By Alex Temblador
I recently watched a commercial by the Indian detergent company, Ariel, which highlighted family and gender roles; watching it inadvertently made me reflect on my childhood.
A quick summary of the video: It features a father who writes a letter to his daughter which is narrated over scenes of the father watching his daughter in her home environment with her family. The father apologizes to his daughter for raising her to accept stereotypical gender roles within her family. He apologizes to his daughter for never helping her mother with chores or household duties, which in turn, taught her that it was okay for her husband not to help either. He also apologizes for other fathers who didn’t teach their sons to help their wives. The father ends the letter promising to make a change now, to help his own wife with doing the laundry (hence where the brand comes in).
The commercial encourages men to #sharetheload, thereby breaking gender norms and regulating household chores to both adults in the family. It was a very moving commercial and so beautifully done that I teared up at a few moments.
Of course, the commercial made me reflect on my upbringing. Had I been brought up by heterosexual parents who had succumbed to gender norms? The answer, I was glad to realize, was not really.

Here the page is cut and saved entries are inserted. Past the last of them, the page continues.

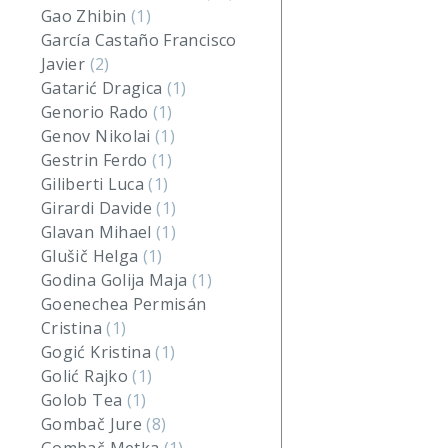
Gao Zhibin
(1)
García Castaño Francisco
Javier
(2)
Gatarić Dragica
(1)
Genorio Rado
(1)
Genov Nikolai
(1)
Gestrin Ferdo
(1)
Giliberti Luca
(1)
Girardi Davide
(1)
Glavan Mihael
(1)
Glušič Helga
(1)
Godina Golija Maja
(1)
Goenechea Permisán
Cristina
(1)
Gogić Kristina
(1)
Golić Rajko
(1)
Golob Tea
(1)
Gombač Jure
(8)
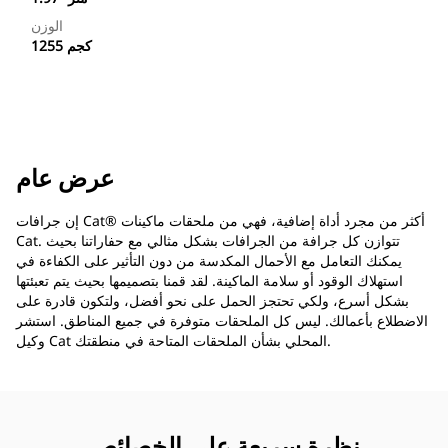
الوزن
1255 كجم
عرض عام
إن جرافات Cat®‎ أكثر من مجرد أداة إضافية، فهي من ملحقات ماكينات
Cat. تتوازن كل جرافة من الجرافات بشكل مثالي مع حفاراتنا بحيث
يمكنك التعامل مع الأحمال المكدسة من دون التأثير على الكفاءة في
استهلاك الوقود أو سلامة الماكينة. لقد قمنا بتصميمها بحيث يتم تعبئتها
بشكل أسرع، ولكي تحتجز الحمل على نحو أفضل، ولتكون قادرة على
الاضطلاع بأعمالك. ليس كل الملحقات متوفرة في جميع المناطق. استشر
وكيل Cat المحلي بشأن الملحقات المتاحة في منطقتك.
نظرة سريعة على الخصائص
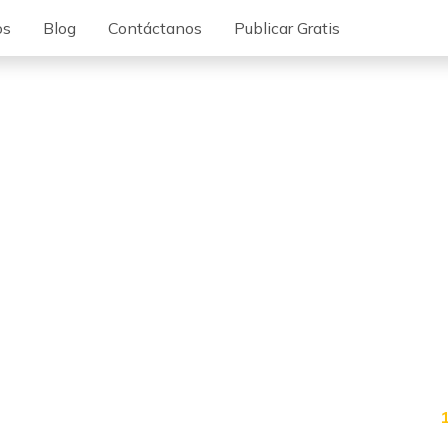
os
Blog
Contáctanos
Publicar Gratis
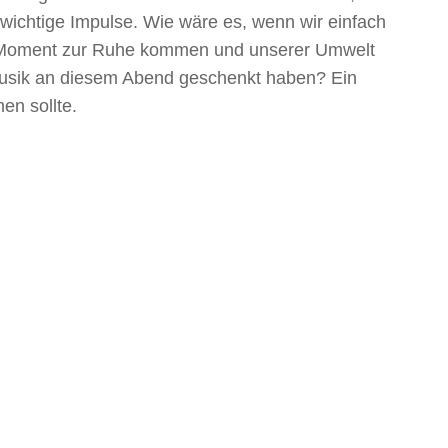
wichtige Impulse. Wie wäre es, wenn wir einfach
 Moment zur Ruhe kommen und unserer Umwelt
Musik an diesem Abend geschenkt haben? Ein
en sollte.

For as long as I can remember my mother and father shared the chores of the home equally. Both my father and mother are clean freaks in their own nature. My dad can’t stand drawers open, blankets left out, and beds not made, while my mother has to do a full household clean on Thursday or she’ll freak out. Clutter was not allowed in our home.
My dad vacuums, my mother sweeps. Both my parents shared responsibilities of unloading and loading the dishwasher and doing laundry, though my dad usually folds and hangs the clothes. My parents shared the cooking duties. My dad mostly did the outdoor grilling unless we were having Mexican food and then he cooked. My mother cooked most of the food which sometimes included grilling, while my dad usually did the dishes. It was not often that my dad sat down to watch TV as my mother prepared dinner, but if he did, he always cleaned the dishes immediately after we were done eating. (I should note that my brother and I had chores when we were old enough to do them)
Granted my dad took care of lawn care and my mother cleaned the bathrooms and mopped the floors which are inherently stereotypical gender roles, but in this case, it was because of their preferences, not gender norms. I’ve seen my mom take care of the lawn and my dad clean the house, however, my dad takes pride in the lawn care, while my mom doesn’t care either way, as long as both are done well and often.
Granted most families with heterosexual parents suffer from divvying up tasks unequally in association with gender norms. According to an article in The Washington Post, women do 2 hours and 12 minutes of housework per day, while men usually only do one hour and 21 minutes.
I’m not sure why my parents didn’t seem to follow the statistic. Perhaps, it was because they both work labor jobs and were BOTH tired after an eight to ten-hour days that they realized it wasn’t fair for one or the other to sit on their butt while the other kept working. Perhaps, it was because my dad was raised in a military family and was brought up to be neat and clean in all things. Whatever the reason, I’m thankful that my dad doesn’t need to write me a letter of apology as the father in the commercial did for his daughter.
When I was in college and dating my ex-boyfriend, we decided that we were going to make dinner in his kitchen one weekend. When I began the preparations, I turned to look for him, only to find that he was plopped on the couch in front of TV. I waited, and waited, and waited. By the time he turned around to say “what?” my hands were on my hips and I did not have a happy look on my face. I definitely made him get up to help me cook.
I may have been lucky to be raised with a father who actually helped my mother maintain the household and didn’t hold his career over hers (actually my mother chose to work the overtime list while my dad whisked us children to practices or school events), but not many daughters are raised that way unfortunately.
Whether parents are heterosexual, same-sex, or single parents, it’s important to impart on both young boys and girls the equal and shared duties within families regardless of gender.
So today (especially in honor of Women’s History Month), I implore you that you raise strong women who expect and require that their partners share in the duties of raising a family and maintaining a household. I implore you to raise men who understand that a relationship is about equality and helping one another, not about placing one’s career over the shared duties and responsibilities of a family unit and home.
To my mother and father, thank you for raising me to have expectations of my future partner and showing me that my gender does not limit me to a certain role, home life, or family dynamic.